Try it.
Return the listing below unchanged, but without pictures.

= = =

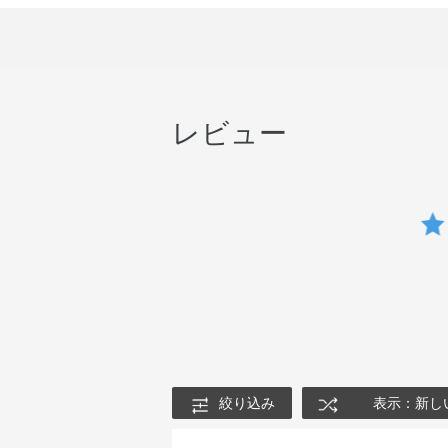
レビュー
絞り込み
表示：新し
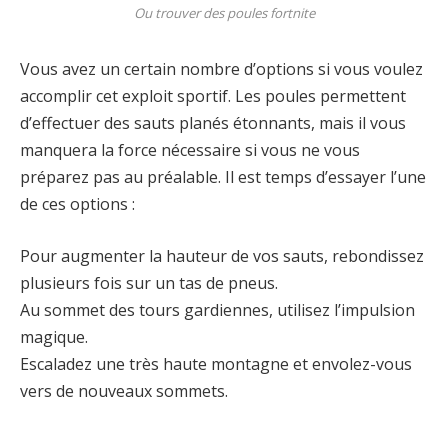
Ou trouver des poules fortnite
Vous avez un certain nombre d’options si vous voulez
accomplir cet exploit sportif. Les poules permettent
d’effectuer des sauts planés étonnants, mais il vous
manquera la force nécessaire si vous ne vous
préparez pas au préalable. Il est temps d’essayer l’une
de ces options :
Pour augmenter la hauteur de vos sauts, rebondissez
plusieurs fois sur un tas de pneus.
Au sommet des tours gardiennes, utilisez l’impulsion
magique.
Escaladez une très haute montagne et envolez-vous
vers de nouveaux sommets.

= = =

Written answer.
レビュー
絞り込み
表示：新し
Ou trouver des poules fortnite
Vous avez un certain nombre d’options si vous voulez
accomplir cet exploit sportif. Les poules permettent
d’effectuer des sauts planés étonnants, mais il vous
manquera la force nécessaire si vous ne vous
préparez pas au préalable. Il est temps d’essayer l’une
de ces options :
Pour augmenter la hauteur de vos sauts, rebondissez
plusieurs fois sur un tas de pneus.
Au sommet des tours gardiennes, utilisez l’impulsion
magique.
Escaladez une très haute montagne et envolez-vous
vers de nouveaux sommets.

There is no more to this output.